* **Records provided**
■ ■ ■ ■ ■ ■ ■

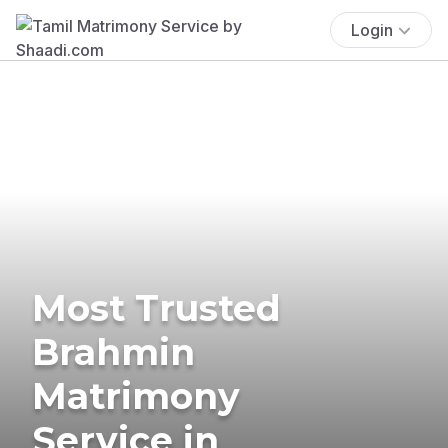
Login
Most Trusted
Brahmin
Matrimony
Service in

■ ■ ■ ■ ■ ■ ■

* **Instructions to follow**
Only the pictures are dropped when you print the material; everything else is copied exactly.

* **Solution below**
Login
Most Trusted
Brahmin
Matrimony
Service in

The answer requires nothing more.